I read online that each song off your EP “acts as little windows into your soul.” How do you, as an artist, open up and become vulnerable enough to pour your emotions into a song? I feel like its really easy for me to be vulnerable. When I write I try to think no one is going to listen to it so that I don’t feel scared of what I might say about myself. Usually, I’m happy with what I’ve done. I find power in vulnerability.
I love your song Handful of Water. Tell me about this song and what this means to you? It was one of the first songs I wrote in a session. I had done other sessions, but I hadn’t loved the songs. At the time I was working super hard for this music thing to work out I was taking really long trains to London at 5 am to get home at 12 am in Liverpool and do schoolwork at the same time. When I wrote H.O.W. I felt like everything paid off.

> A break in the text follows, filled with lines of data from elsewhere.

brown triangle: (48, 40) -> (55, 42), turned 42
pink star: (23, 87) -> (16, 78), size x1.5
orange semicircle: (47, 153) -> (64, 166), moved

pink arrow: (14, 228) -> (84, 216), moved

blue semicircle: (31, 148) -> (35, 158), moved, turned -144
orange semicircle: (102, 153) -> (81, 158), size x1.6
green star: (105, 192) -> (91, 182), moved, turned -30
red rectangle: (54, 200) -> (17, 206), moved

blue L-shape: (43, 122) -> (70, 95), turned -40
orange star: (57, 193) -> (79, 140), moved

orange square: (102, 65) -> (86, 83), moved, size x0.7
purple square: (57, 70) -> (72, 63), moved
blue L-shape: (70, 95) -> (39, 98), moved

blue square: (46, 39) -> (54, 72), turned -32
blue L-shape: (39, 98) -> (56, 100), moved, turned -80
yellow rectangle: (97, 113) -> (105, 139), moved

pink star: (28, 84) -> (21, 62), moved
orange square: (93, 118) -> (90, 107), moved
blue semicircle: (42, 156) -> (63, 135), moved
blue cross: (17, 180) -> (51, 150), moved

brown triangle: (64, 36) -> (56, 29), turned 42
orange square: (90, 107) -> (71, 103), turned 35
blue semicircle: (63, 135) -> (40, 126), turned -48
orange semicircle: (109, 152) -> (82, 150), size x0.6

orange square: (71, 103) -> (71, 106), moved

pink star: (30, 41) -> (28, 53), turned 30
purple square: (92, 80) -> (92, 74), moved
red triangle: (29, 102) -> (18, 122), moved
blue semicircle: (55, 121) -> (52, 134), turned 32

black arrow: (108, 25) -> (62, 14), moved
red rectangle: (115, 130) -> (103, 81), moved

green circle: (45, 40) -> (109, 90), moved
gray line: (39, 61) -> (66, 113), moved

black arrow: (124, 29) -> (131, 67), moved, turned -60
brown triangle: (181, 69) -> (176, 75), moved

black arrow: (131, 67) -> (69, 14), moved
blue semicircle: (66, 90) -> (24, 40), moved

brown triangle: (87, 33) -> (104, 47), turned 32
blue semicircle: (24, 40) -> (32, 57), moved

Art extends much further than just the music for you. You also filmed some of your music videos yourself while traveling in Hawaii. Tell me about this and how you were able to film your own videos. The Hawaii video was more of a vlog that I did of clips I had taken but we weren’t planning for it to be a music video. my first attempt at a music video was with the little did I know music video. Both the videos where recorded on a hectic lil camera. When I was younger, I was very into film making. I would make my friends dress up and make them be on my movies. Because of this I could kind of edit hahaha
You told W Magazine “I’m more of a songwriter, I just happen to sing my own songs.” Can you elaborate what you mean by this? I don’t really see myself as a singer. I’m more comfortable with the writing aspect of all of this. Writing for myself or other people was what I wanted for a while but now I’m singing my own songs and being the “face” of a project. Though I know that this was always my dream I never felt like I was meant to be the front singer.
Okay, Sofia. Tell me. What’s next for you? I’m currently working on my second EP.